A Cross‑Site Request Forgery flaw in the OrigoThemes Extra Options – Favicons plugin allows an attacker to submit a crafted administrative request that stores malicious JavaScript in the website’s database. When an authenticated administrator subsequently views the affected page, the script executes in the administrator’s browser, enabling code execution with the admin’s privileges. The consequence is typical stored XSS damage, including session hijack, defacement, or redirection to malicious sites.

Any WordPress deployment that has the Extra Options – Favicons plugin installed in a version up to and including 1.1.0 is affected. The issue originates in the plugin’s handling of favicon inputs, and no specific sub‑versions are excluded.

The CVSS score of 7.1 marks this as a medium‑to‑high severity issue, while an EPSS score of less than 1% indicates a relatively low likelihood of widespread exploitation at present.

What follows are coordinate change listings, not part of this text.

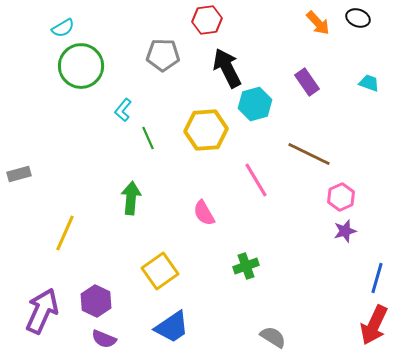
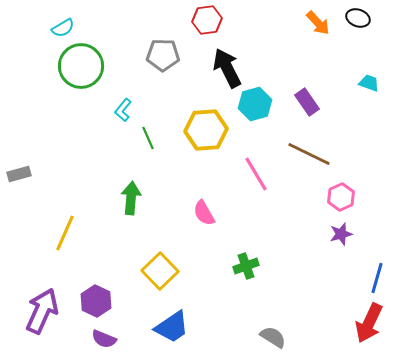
purple rectangle: moved 20 px down
pink line: moved 6 px up
purple star: moved 4 px left, 3 px down
yellow square: rotated 9 degrees counterclockwise
red arrow: moved 5 px left, 2 px up
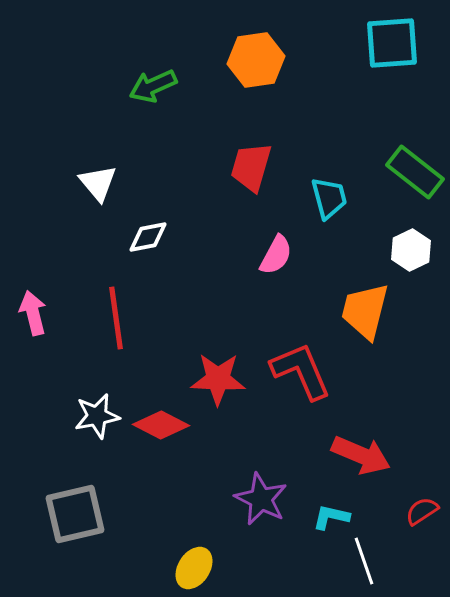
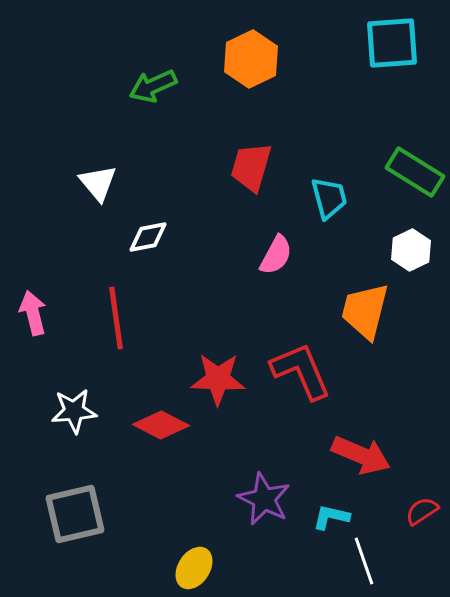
orange hexagon: moved 5 px left, 1 px up; rotated 18 degrees counterclockwise
green rectangle: rotated 6 degrees counterclockwise
white star: moved 23 px left, 5 px up; rotated 6 degrees clockwise
purple star: moved 3 px right
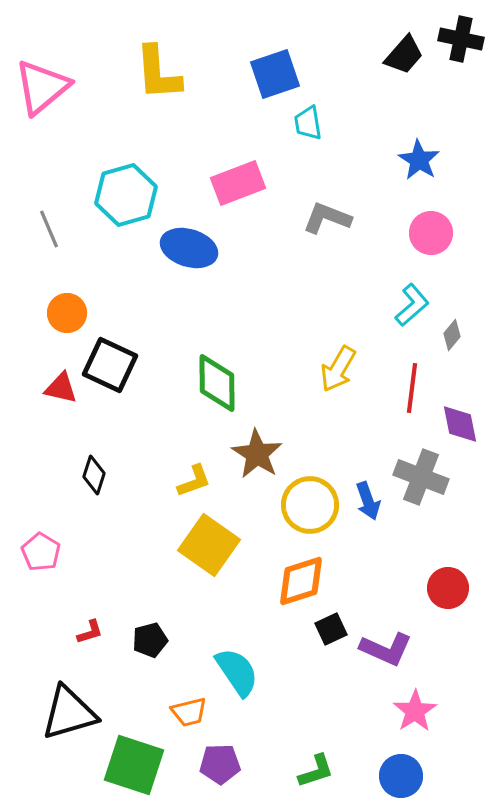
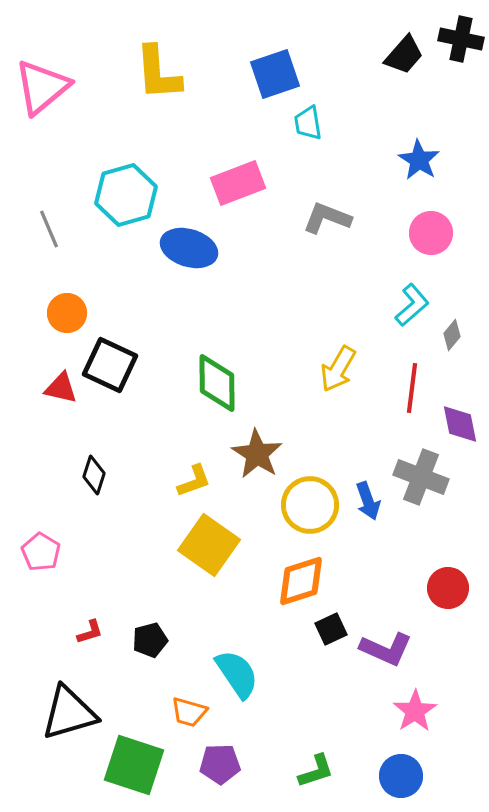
cyan semicircle at (237, 672): moved 2 px down
orange trapezoid at (189, 712): rotated 30 degrees clockwise
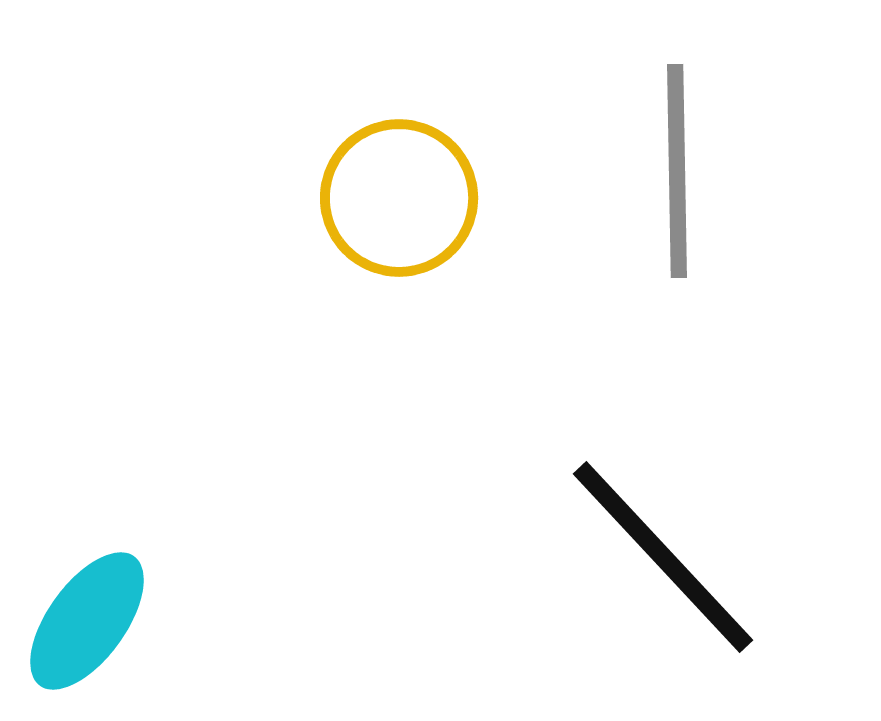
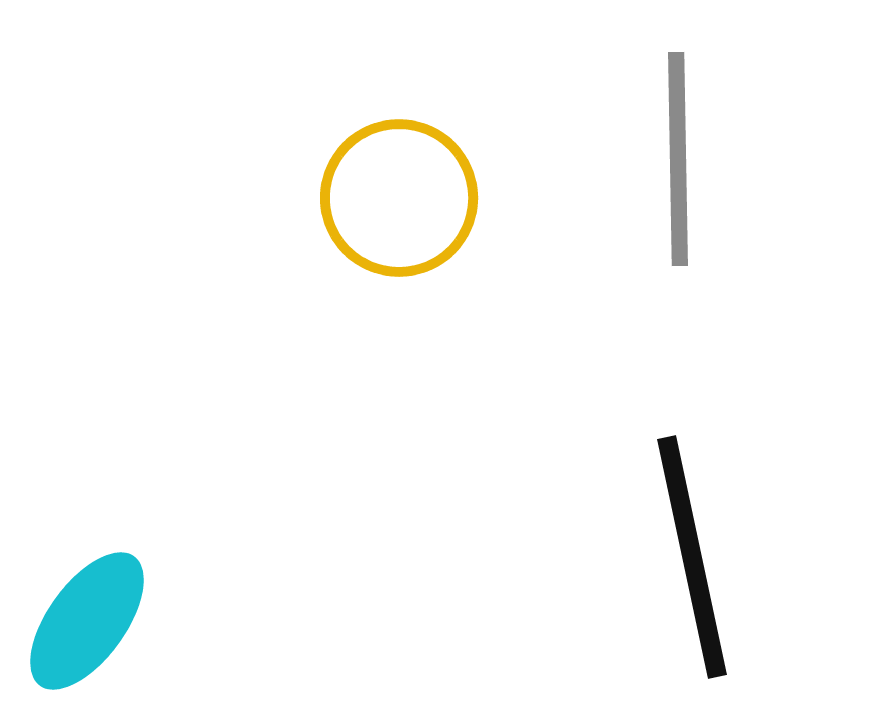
gray line: moved 1 px right, 12 px up
black line: moved 29 px right; rotated 31 degrees clockwise
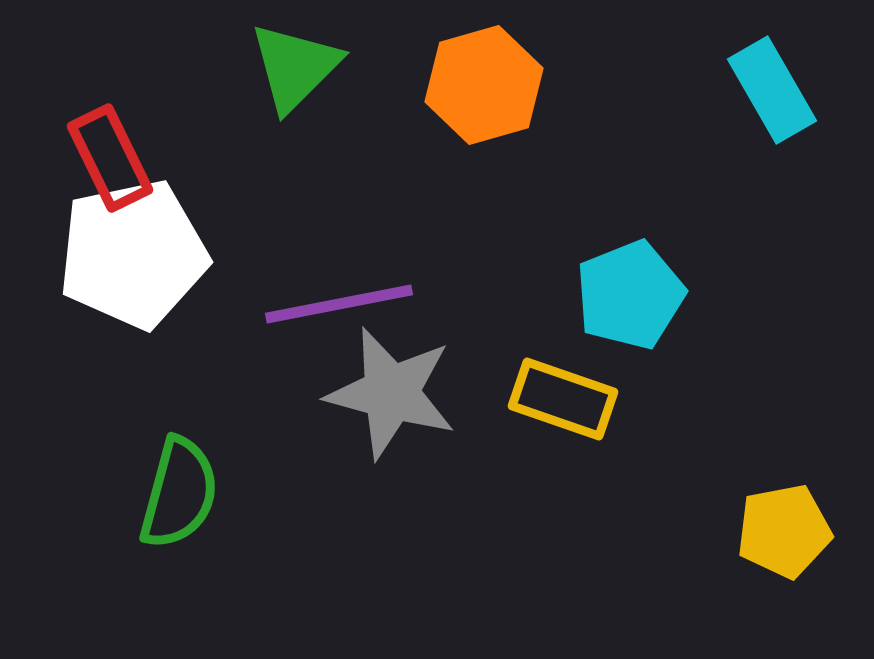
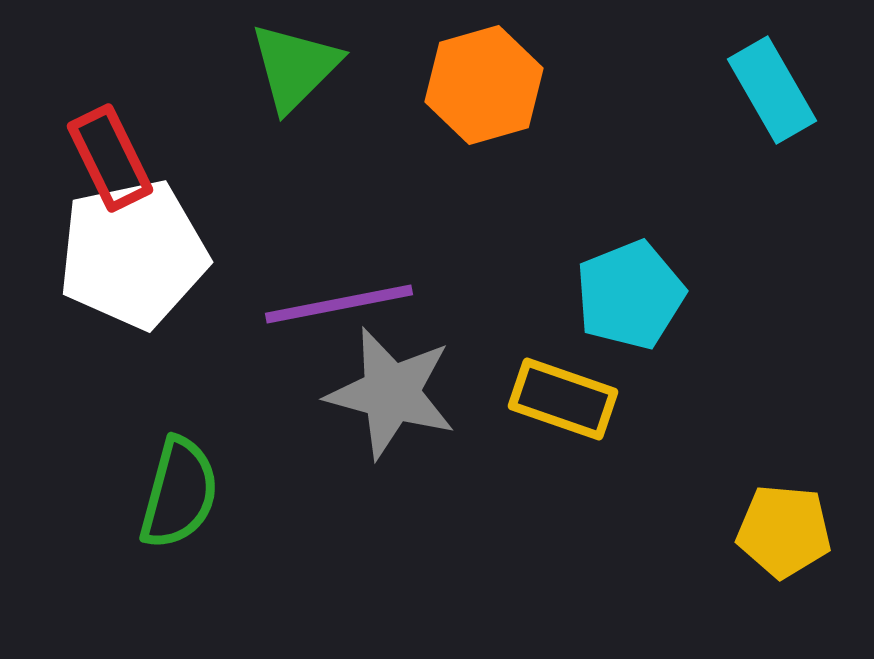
yellow pentagon: rotated 16 degrees clockwise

The vulnerability is not listed in the CISA KEV catalog. It can be exploited via a CSRF attack that requires the victim to be an authenticated administrator; the attacker merely needs to lure the administrator to a maliciously crafted page that submits the stored payload. The lack of an easily discoverable public exploit does not diminish the representational danger, as the attacker can embed arbitrary JavaScript into the stored data through the CSRF vector.